TRY IT: Scan the records beneath this line for the line holding "papers have a lower probabi" and the line holding "Affordable Men's Tops For Kayaking", then transcribe exactly those two and all lines between.

EXERCISE INPUT:
_ _ _ _ _ _ _

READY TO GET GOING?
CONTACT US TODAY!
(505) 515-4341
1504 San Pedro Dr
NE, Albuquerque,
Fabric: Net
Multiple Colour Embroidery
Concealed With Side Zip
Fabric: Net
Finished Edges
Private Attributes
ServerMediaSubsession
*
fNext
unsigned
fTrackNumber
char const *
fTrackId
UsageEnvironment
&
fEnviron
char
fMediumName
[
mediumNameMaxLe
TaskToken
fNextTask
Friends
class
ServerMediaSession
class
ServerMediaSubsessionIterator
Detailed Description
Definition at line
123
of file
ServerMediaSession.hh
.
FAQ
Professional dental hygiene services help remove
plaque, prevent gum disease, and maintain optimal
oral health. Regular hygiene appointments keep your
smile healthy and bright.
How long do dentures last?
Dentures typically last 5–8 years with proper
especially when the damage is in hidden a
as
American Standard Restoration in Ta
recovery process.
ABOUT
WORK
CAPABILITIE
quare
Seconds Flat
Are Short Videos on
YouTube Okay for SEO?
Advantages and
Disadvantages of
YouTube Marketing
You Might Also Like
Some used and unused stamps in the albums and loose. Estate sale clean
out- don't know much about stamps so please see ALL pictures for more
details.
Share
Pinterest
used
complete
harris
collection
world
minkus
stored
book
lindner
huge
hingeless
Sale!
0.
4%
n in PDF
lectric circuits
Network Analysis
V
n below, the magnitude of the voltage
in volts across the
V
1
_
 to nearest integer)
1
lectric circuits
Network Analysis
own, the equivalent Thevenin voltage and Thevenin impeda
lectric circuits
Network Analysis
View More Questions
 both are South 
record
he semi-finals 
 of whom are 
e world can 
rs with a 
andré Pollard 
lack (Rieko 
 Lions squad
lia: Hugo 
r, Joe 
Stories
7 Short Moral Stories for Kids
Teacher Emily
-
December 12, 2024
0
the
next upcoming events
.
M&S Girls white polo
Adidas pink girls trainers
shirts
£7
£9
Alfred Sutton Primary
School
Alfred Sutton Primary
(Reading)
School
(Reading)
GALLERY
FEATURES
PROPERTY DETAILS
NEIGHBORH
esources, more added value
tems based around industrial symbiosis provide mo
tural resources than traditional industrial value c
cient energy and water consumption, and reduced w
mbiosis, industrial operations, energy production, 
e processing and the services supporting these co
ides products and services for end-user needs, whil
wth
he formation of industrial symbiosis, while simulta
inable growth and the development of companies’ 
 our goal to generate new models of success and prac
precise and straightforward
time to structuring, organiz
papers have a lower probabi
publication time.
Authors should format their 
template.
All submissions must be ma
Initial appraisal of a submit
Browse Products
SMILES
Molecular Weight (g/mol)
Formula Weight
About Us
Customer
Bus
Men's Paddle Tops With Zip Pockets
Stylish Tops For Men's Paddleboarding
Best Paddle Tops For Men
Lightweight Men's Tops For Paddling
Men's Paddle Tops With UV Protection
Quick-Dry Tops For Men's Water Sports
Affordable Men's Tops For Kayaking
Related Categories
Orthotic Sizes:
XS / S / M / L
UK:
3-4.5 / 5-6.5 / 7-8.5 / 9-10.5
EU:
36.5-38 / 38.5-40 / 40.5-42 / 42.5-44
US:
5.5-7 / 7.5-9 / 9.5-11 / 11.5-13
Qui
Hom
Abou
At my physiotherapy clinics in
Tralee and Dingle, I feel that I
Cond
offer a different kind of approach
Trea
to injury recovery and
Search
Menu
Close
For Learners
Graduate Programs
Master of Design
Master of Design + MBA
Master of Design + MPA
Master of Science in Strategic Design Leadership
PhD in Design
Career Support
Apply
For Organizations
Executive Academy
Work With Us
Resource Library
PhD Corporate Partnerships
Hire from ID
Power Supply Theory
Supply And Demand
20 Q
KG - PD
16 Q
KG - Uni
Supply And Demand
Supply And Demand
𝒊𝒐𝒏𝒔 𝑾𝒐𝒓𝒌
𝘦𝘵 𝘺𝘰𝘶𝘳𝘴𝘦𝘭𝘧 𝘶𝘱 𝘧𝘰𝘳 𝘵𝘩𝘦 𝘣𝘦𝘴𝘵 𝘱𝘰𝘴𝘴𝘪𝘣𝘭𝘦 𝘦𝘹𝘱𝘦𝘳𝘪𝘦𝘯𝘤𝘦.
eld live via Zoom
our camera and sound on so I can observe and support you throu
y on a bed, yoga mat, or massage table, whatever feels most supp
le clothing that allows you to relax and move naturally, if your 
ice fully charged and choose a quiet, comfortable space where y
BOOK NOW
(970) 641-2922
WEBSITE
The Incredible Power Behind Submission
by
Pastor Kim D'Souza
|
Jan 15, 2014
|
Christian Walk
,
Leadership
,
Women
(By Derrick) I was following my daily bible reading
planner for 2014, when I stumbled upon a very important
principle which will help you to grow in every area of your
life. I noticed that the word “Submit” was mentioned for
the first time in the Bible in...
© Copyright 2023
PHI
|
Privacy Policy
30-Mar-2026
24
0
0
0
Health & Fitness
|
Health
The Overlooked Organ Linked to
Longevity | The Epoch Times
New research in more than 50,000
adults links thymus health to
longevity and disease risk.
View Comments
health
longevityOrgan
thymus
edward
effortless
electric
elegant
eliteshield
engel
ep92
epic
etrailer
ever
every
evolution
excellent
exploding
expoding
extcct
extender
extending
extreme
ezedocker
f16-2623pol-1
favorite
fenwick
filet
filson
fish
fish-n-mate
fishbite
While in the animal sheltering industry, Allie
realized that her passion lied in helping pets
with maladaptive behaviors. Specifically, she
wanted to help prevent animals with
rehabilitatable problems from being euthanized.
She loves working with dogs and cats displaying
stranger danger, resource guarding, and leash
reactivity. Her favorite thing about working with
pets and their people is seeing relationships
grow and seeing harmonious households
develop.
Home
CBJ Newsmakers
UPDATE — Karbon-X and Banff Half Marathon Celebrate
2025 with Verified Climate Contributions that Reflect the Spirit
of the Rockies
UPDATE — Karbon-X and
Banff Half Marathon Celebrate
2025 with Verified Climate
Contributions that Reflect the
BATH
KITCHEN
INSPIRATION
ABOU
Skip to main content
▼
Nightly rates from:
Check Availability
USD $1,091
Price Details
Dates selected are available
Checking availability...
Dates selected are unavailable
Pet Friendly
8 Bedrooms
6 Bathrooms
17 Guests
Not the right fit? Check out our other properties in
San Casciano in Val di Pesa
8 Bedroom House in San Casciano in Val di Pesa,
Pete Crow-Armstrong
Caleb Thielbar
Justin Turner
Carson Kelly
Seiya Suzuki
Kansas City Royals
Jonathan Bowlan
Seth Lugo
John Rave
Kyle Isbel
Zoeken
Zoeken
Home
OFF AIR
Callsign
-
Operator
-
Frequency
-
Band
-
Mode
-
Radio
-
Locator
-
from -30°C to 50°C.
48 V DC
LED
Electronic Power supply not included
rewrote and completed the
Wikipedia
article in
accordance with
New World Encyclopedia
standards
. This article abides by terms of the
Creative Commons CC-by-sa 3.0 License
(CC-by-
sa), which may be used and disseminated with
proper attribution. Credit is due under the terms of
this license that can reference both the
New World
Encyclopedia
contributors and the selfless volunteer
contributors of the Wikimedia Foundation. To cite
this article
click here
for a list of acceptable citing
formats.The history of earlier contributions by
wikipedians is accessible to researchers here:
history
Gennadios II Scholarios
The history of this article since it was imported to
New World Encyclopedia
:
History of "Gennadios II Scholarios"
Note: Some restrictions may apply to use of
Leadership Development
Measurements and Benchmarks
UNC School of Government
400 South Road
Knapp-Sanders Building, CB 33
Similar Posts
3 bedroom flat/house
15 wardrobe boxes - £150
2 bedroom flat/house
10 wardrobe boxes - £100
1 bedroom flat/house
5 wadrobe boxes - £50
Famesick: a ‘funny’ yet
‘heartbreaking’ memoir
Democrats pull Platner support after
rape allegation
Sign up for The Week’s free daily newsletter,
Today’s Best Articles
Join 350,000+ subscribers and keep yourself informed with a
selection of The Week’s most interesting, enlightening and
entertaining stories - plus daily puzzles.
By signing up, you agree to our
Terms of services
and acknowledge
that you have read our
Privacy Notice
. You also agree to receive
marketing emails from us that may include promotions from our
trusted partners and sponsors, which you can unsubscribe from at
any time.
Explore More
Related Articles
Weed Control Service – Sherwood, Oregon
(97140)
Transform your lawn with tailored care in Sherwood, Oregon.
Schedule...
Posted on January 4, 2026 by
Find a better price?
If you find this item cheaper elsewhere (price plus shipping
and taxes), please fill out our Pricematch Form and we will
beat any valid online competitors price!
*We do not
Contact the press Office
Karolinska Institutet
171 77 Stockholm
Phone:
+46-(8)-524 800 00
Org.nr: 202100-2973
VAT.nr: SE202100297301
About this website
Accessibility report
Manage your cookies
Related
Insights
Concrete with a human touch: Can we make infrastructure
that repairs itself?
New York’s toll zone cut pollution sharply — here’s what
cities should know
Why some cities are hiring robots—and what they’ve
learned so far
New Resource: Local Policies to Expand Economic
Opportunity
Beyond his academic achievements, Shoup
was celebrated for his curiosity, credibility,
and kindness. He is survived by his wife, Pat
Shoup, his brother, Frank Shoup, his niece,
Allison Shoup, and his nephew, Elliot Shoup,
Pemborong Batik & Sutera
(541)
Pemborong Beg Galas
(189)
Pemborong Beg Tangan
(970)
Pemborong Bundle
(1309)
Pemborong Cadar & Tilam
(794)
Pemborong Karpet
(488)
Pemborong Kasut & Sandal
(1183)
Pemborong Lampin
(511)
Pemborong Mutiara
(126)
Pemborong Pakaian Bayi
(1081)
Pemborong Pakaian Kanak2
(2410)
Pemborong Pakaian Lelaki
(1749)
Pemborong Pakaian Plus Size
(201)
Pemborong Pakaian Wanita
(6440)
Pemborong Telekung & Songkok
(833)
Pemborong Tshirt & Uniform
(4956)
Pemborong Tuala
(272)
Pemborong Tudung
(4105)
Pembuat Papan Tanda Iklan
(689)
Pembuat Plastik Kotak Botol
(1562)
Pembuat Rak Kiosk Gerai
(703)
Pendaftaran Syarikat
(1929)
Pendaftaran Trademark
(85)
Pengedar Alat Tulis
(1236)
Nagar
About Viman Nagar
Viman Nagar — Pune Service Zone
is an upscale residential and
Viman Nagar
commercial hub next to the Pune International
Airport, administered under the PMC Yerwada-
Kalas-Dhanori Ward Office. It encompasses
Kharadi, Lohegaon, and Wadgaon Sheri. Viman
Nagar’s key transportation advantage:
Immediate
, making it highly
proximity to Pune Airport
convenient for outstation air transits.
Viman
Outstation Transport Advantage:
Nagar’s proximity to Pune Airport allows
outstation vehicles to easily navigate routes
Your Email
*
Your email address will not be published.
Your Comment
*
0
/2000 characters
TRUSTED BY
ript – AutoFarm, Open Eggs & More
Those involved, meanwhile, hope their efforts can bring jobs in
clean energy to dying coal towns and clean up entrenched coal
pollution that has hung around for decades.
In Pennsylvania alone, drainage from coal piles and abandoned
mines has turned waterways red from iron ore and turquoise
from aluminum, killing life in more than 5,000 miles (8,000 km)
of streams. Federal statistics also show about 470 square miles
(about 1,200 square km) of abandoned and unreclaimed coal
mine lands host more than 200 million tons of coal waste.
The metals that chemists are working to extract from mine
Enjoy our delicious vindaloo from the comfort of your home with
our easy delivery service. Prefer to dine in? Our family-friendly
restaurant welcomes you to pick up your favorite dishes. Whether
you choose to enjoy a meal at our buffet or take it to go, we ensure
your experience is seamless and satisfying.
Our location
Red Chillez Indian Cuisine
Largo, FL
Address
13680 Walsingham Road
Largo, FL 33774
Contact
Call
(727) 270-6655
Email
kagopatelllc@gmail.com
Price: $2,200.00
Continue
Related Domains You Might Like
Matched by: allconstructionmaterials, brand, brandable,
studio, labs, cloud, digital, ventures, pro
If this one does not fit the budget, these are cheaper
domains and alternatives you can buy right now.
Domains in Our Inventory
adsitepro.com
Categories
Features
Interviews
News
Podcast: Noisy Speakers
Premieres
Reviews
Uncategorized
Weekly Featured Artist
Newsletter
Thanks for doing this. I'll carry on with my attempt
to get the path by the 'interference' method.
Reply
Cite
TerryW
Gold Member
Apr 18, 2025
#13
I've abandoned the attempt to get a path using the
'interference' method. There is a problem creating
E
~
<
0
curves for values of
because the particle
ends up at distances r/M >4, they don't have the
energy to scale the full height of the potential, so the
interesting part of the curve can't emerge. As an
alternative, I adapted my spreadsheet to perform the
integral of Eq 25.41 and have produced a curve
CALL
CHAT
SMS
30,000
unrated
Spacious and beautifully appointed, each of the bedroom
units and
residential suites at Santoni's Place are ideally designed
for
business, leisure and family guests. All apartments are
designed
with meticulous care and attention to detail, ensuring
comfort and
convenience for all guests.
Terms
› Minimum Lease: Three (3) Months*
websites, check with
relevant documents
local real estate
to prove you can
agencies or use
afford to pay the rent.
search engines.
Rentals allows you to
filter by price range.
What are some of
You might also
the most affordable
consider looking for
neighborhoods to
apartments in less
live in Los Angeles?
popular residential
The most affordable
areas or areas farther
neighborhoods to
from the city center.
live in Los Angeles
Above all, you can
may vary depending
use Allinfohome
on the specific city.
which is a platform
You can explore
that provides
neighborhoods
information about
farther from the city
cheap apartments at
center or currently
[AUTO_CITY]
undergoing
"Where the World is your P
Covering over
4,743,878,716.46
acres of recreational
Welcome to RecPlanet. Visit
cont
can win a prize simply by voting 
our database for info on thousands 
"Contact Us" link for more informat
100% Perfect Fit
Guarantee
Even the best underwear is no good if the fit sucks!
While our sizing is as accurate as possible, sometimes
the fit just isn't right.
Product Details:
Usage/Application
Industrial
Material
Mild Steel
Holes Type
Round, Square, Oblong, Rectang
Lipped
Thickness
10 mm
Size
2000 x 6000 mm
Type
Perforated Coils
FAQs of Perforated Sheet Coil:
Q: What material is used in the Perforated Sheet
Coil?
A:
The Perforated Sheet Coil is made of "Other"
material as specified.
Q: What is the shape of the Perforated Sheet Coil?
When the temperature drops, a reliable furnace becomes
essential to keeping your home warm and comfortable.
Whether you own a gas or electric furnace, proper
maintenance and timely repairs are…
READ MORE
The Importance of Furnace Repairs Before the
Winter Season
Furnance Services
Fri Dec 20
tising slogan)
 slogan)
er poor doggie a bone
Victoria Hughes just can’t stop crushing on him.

_ _ _ _ _ _ _

TASK RESULT:
papers have a lower probabi
publication time.
Authors should format their 
template.
All submissions must be ma
Initial appraisal of a submit
Browse Products
SMILES
Molecular Weight (g/mol)
Formula Weight
About Us
Customer
Bus
Men's Paddle Tops With Zip Pockets
Stylish Tops For Men's Paddleboarding
Best Paddle Tops For Men
Lightweight Men's Tops For Paddling
Men's Paddle Tops With UV Protection
Quick-Dry Tops For Men's Water Sports
Affordable Men's Tops For Kayaking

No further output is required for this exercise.